Doomsday scenarios tend to be big-budget affairs in the movies which makes writer-director-editor Jo Sung-hee's bare-bones End of Animal something truly unique, a catastrophe flick unconcerned with grandiose visuals, a low-budget Last Judgment pic that looks so familiar that you really do feel that the Final Days are just around the corner. This is an Armageddon without fire and brimstone. Instead of the four horseman, you've got a child-molesting taxi driver (Kim Yeong-ho). Consider this the reckoning that happens when the lights go out, there's no more electricity and you're left fending for yourself amid a greatly decimated population peopled by antagonistic survivors with no fashion sense.

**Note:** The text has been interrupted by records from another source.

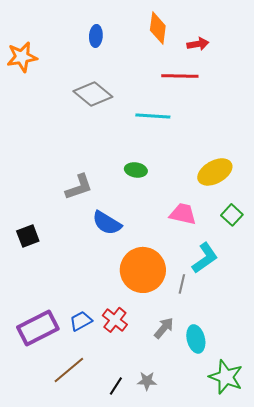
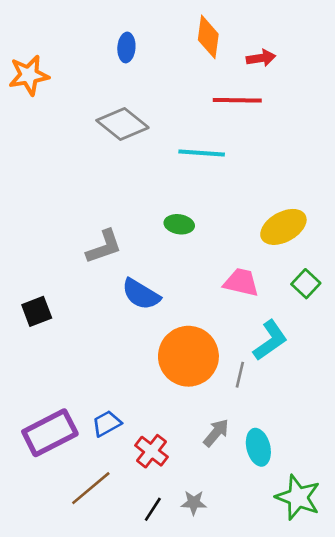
red cross: (115, 320) -> (151, 451), moved

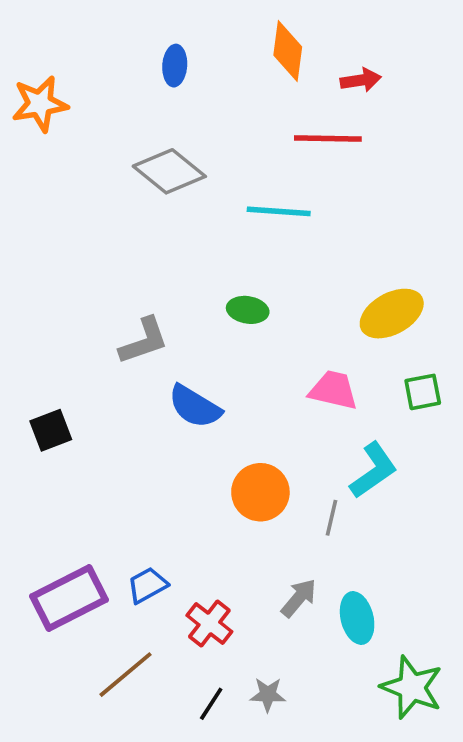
green square: (306, 284) -> (423, 392), turned 36
orange circle: (188, 356) -> (260, 492), size x0.7

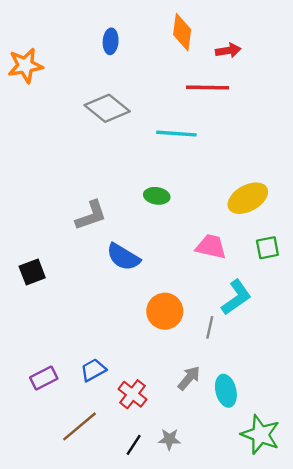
purple rectangle: (69, 598) -> (44, 378), size x0.6

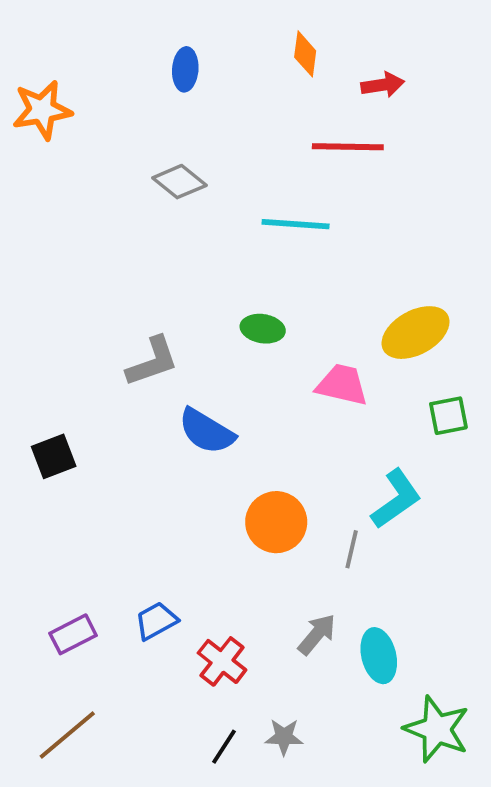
orange diamond: (182, 32) -> (305, 54), size x0.7
gray diamond: (107, 108) -> (179, 182), size x0.7
pink trapezoid: (211, 247) -> (342, 385), moved
brown line: (79, 426) -> (67, 735), moved

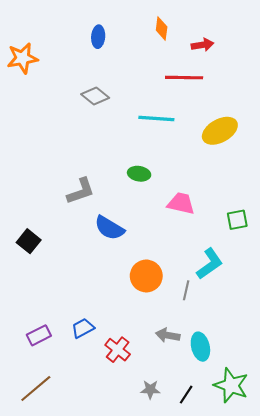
yellow ellipse: (416, 333) -> (220, 131), moved
black square: (54, 456) -> (29, 241), turned -30
gray arrow: (317, 634) -> (168, 335), turned -120
black line: (224, 747) -> (186, 395), moved

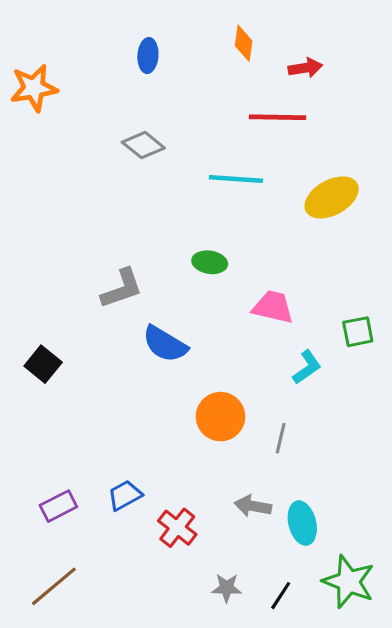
cyan L-shape: (210, 264) -> (307, 367), moved, size x0.7

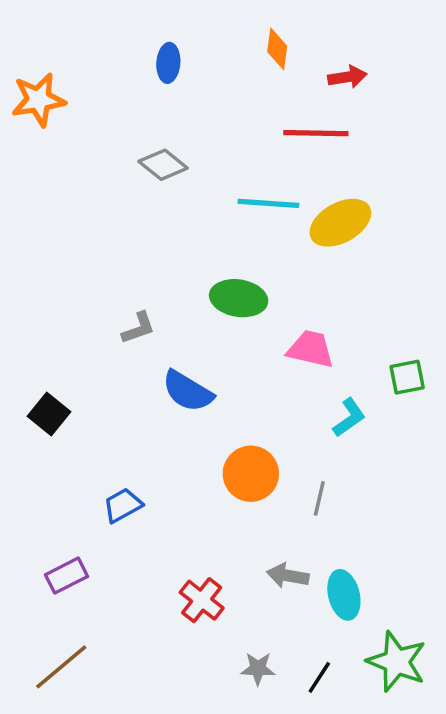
yellow ellipse: (332, 197) -> (340, 223), moved
green ellipse: (210, 262) -> (239, 298), size x1.4
gray L-shape: (122, 289) -> (138, 328), size x0.7
blue trapezoid: (125, 495) -> (123, 505), moved

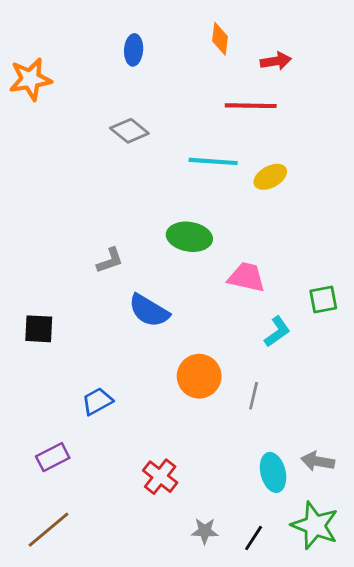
yellow ellipse: (340, 223) -> (270, 177), size x0.7
black square: (49, 414) -> (39, 329), turned -36
gray arrow: (288, 576) -> (318, 461), moved

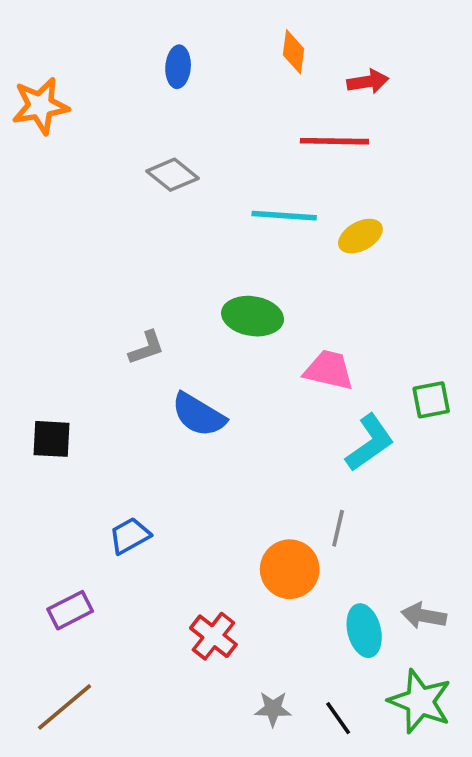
cyan L-shape: (277, 332) -> (370, 443), size x1.4
orange circle: (199, 376) -> (290, 569), moved
black line: (254, 538) -> (338, 718), turned -68

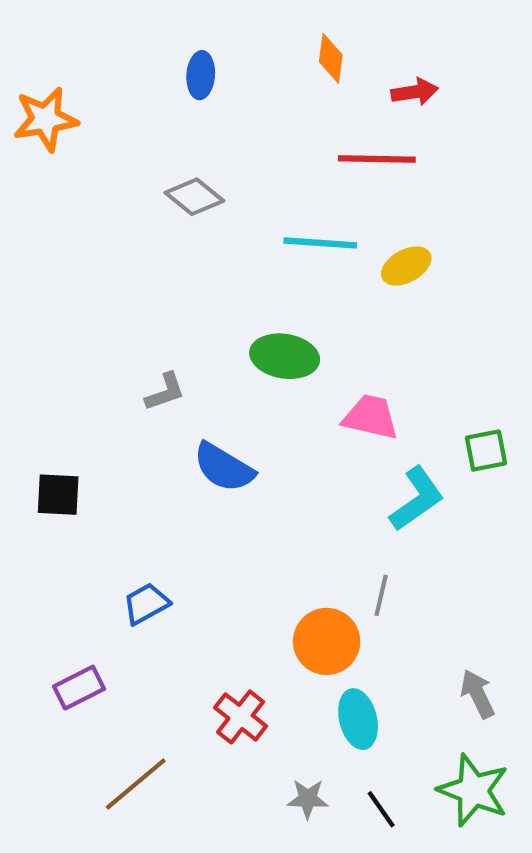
gray arrow: (424, 616) -> (478, 694), turned 54
cyan ellipse: (364, 631) -> (358, 719), moved
brown line: (65, 707) -> (136, 784), moved

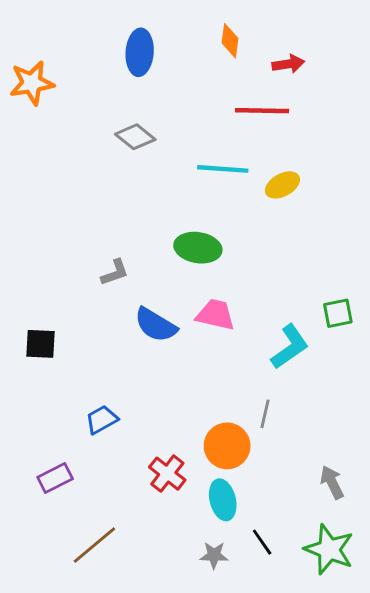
blue ellipse: (201, 75) -> (140, 52), size x1.4
pink trapezoid: (371, 417) -> (215, 315), moved
red cross: (241, 717) -> (167, 474), moved
cyan ellipse: (358, 719) -> (223, 500), moved
black line: (381, 809) -> (262, 542), moved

Apropos of a 21st Century End of Days, you've got plenty of latter day Christian imagery throughout: a long-suffering Mary (Lee Min-ji), single, pregnant and looking for a place to rest; a mean-spirited angel/archangel (Park Hae-il) who communicates via walkie talkie; and a few small, strange miracles like a candy bar that appears from out of nowhere and a cute yet ominous, fluffy white dog that shows up just in time to be barbecued.

Everyone seems somewhat shell-shocked in End of Animal because instead of grappling with the larger reality (life as we know it is damn well over), they're fighting over the smallest of necessities: a middle-aged bicyclist (Yoo Seung-mok) just wants to get laid or sucked or jerked off; a stranded woman (Lee Min-ah) covets then steals a comfortable pair of walking shoes.

Having suffered endless indignities — many of them from a bullying traveling partner (Park Sae-jong)— the young woman is invited by her guardian angel to say what she wants to which she belatedly replies "a nice apartment, a new car, etc." She's clearly learned nothing from surviving one disaster after another, which leads you to wonder if we're living in a Heaven we don't recognize or suffering in a kind of Purgatory from which we'll never escape. Never. At least, not like we'd imagined or hoped. Or prayed.